Kanada’nın getireceği yeni tarifelerin ilk aşaması, Salı günü yürürlüğe girecek ve 30 milyar Kanada doları değerindeki Amerikan ürünlerini kapsayacak. 21 gün sonra ise ek 125 milyar Kanada doları değerinde mal daha tarifeye tabi tutulacak.
Kanada’nın Hedefindeki Sektörler
Kanada hükümeti, tarifeye tabi tutulacak ürünleri belirlerken geniş bir yelpazeye yayılan sektörleri kapsayan bir liste hazırladı. Özellikle ABD’nin ekonomisi için önemli olan bazı kalemler öne çıkıyor:
- Amerikan alkollü içecekleri ve portakal suyu
- Giyim ve ev aletleri
- Kereste ve plastik ürünler
- Tarım ve gıda ürünleri
Bunların yanı sıra, Kanada kamu alımları politikalarını yeniden gözden geçirecek ve ABD’li tedarikçilere karşı yeni kısıtlamalar getirebilecek. Ancak Trudeau, enerji ihracatını sınırlamak gibi adımların daha dikkatli değerlendirilmesi gerektiğini ifade etti.

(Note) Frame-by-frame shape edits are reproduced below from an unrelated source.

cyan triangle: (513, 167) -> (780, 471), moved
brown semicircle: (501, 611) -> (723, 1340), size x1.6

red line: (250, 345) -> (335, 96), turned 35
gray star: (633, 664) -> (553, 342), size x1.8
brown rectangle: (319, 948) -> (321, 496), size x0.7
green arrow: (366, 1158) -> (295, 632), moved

ABD’den Sert Önlemler: Karşı Misilleme Riski Büyük
Trump yönetiminin uyguladığı tarifeler, Kanada’nın yanı sıra Meksika ve Çin’i de hedef alıyor. ABD Başkanı, özellikle Çin’den gelen mallara ve Meksika üzerinden ülkeye giren yasadışı fentanil akışını durdurmak amacıyla tarifelerin artırıldığını iddia ediyor.
Buna karşın, ABD’nin tarifelerinin içinde misillemeleri caydırmayı amaçlayan özel bir madde bulunuyor. Wall Street Journal’ın haberine göre, ABD, kendi tarifelerine karşılık veren ülkelerin mallarına yönelik cezai vergileri artırmayı planlıyor. Bu durum, Kanada’nın attığı adımların daha büyük bir ticaret savaşına yol açabileceği endişesini doğuruyor.

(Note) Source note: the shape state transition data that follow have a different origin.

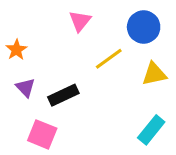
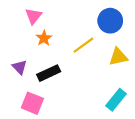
pink triangle: (80, 21) -> (33, 16), moved
orange star: (16, 50) -> (44, 38), moved

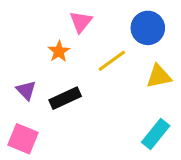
pink triangle: (33, 16) -> (81, 22), moved
pink square: (32, 103) -> (23, 139), moved

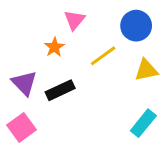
purple triangle: (26, 90) -> (24, 83), size x1.4
pink square: (23, 139) -> (21, 127), turned 32

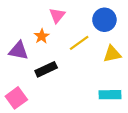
purple triangle: (24, 83) -> (19, 51), moved, turned -35
cyan rectangle: (143, 123) -> (110, 95), turned 50

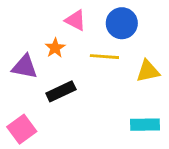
pink triangle: (57, 15) -> (75, 20), turned -42
blue circle: (104, 20) -> (122, 23), moved
yellow line: (79, 43) -> (104, 57), turned 40

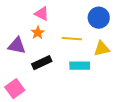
pink triangle: (75, 20) -> (42, 14), moved
blue circle: (122, 23) -> (99, 18), moved
cyan rectangle: (145, 125) -> (80, 66), moved

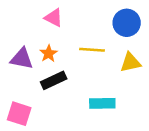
orange star: (38, 33) -> (49, 54), moved
cyan rectangle: (80, 66) -> (102, 103), moved
pink square: (15, 89) -> (19, 114), turned -36

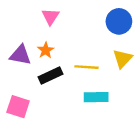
pink triangle: (54, 18) -> (50, 17), turned 36
yellow line: (92, 50) -> (86, 67), moved
yellow triangle: (130, 62) -> (123, 59), turned -35

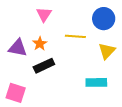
yellow line: (86, 67) -> (75, 36), moved
cyan rectangle: (96, 97) -> (96, 82), moved

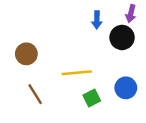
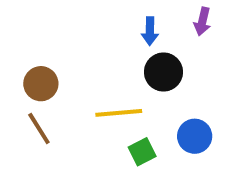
black circle: (122, 37) -> (163, 72), moved
brown line: (35, 94) -> (39, 128), moved

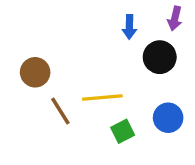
black circle: (163, 72) -> (160, 57), moved
brown line: (39, 128) -> (60, 111), moved

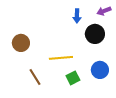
purple arrow: (175, 18) -> (104, 11), turned 56
brown line: (60, 111) -> (35, 77), moved

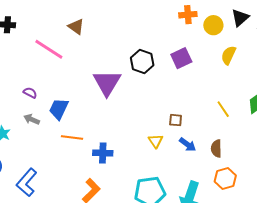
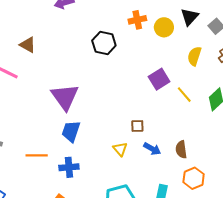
yellow semicircle: (228, 55) -> (194, 56), moved
purple square: (181, 58) -> (159, 79), moved
black hexagon: (142, 61) -> (104, 43), moved
blue trapezoid: (59, 109) -> (71, 131), moved
yellow line: (223, 109) -> (184, 95), moved

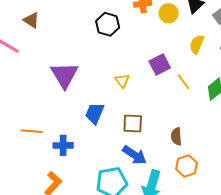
brown square: (137, 126) -> (133, 123), moved, size x1.5
blue trapezoid: (71, 131) -> (95, 113), moved
yellow triangle: (120, 149) -> (122, 81), moved
blue arrow: (152, 149) -> (134, 155), moved, size x1.4

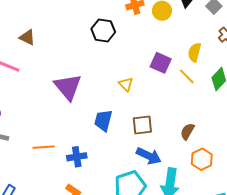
yellow semicircle: (197, 44) -> (194, 52), moved
purple square: (160, 65) -> (161, 63), turned -30
brown semicircle: (176, 136) -> (187, 131), turned 42

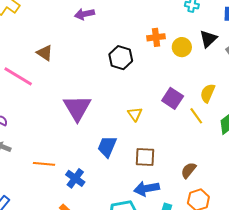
blue arrow: (149, 156) -> (147, 189), turned 135
blue cross: (77, 157) -> (75, 178), turned 36

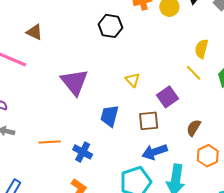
purple square: (173, 98) -> (168, 97), moved, turned 30

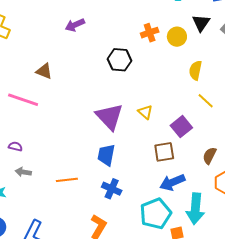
yellow semicircle: (201, 49) -> (195, 70), moved
purple triangle: (75, 82) -> (110, 117), moved
blue trapezoid: (110, 116) -> (106, 155), moved
blue cross: (83, 152) -> (112, 189), moved

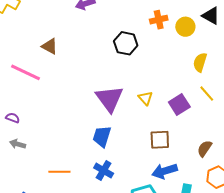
black triangle: (201, 23) -> (211, 16), turned -42
purple square: (181, 127) -> (179, 105), moved
orange line: (67, 180) -> (59, 172), moved

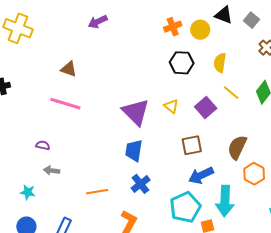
black hexagon: (126, 43) -> (182, 63), moved
pink line: (25, 72) -> (65, 104), moved
brown semicircle: (205, 149) -> (237, 147), size x1.4
blue cross: (104, 171) -> (141, 184), turned 30

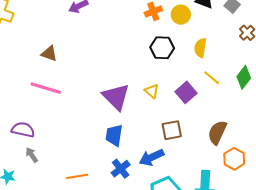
purple semicircle: (43, 145) -> (23, 130), size x1.6
gray arrow: (52, 171) -> (32, 155), turned 49
blue arrow: (201, 175) -> (152, 157), moved

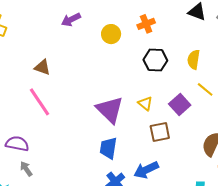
yellow circle: (181, 15) -> (111, 34), moved
pink line: (46, 88) -> (39, 102), turned 40
brown square: (172, 130) -> (160, 132), moved

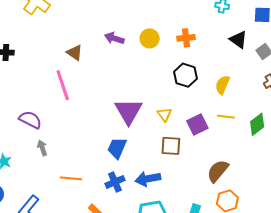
purple arrow: (71, 20) -> (114, 38), moved, turned 30
yellow line: (205, 89) -> (226, 117), turned -48
gray arrow: (26, 169) -> (42, 148), moved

Trudeau ise geri adım atmayacaklarını net bir şekilde ifade etti:
“Bu tarifeler güçlü ama bu durumda tamamen haklı ve gereklidir. Kanada’yı, Kanadalıları ve geleceğimizi savunmaya devam edeceğiz.”
Ticaret Savaşının Geleceği: Çözüm Müzakerelerde mi?

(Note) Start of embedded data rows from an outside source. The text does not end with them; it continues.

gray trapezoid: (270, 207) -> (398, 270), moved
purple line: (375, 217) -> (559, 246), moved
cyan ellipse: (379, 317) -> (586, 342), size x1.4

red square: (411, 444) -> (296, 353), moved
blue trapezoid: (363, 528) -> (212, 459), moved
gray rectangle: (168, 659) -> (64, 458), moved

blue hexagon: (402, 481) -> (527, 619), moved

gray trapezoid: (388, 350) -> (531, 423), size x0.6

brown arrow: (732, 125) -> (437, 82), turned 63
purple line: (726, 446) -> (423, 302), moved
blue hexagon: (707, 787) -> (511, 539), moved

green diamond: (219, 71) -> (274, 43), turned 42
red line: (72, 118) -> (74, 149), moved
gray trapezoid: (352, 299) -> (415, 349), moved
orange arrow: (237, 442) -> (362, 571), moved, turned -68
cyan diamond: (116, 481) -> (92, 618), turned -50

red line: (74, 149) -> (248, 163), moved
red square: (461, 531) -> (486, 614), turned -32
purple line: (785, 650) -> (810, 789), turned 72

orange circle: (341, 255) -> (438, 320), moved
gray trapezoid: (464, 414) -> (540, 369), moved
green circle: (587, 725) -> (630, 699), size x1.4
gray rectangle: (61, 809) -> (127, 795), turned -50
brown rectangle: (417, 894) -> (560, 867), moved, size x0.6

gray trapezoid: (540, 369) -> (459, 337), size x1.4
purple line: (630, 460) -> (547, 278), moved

İki ülke arasındaki bu ticaret gerilimi, Kuzey Amerika Serbest Ticaret Anlaşması sonrası kurulan ekonomik sistemde büyük bir kırılma yaratabilir. Uzmanlar, bu tür tarifelerin uzun vadede her iki ülkeye de zarar vereceğini belirtiyor.
Ekonomistler, tarafların karşılıklı olarak diyalog kurarak çözüm araması gerektiğini vurguluyor. Kanada’nın sert yanıtı ve ABD’nin olası yeni yaptırımları göz önüne alındığında, tarafların kısa vadede uzlaşmaya varması zor görünüyor. Ancak, ticaret savaşının kazananı olmayacağı gerçeği her iki ülkenin de müzakerelere yönelmesini zorunlu kılabilir.
Önümüzdeki günlerde, hem Kanada hem de ABD tarafından gelecek yeni açıklamalar, küresel piyasalar için de belirleyici olacak. Şimdi gözler, Washington ve Ottawa’dan gelecek diplomatik hamlelere çevrildi.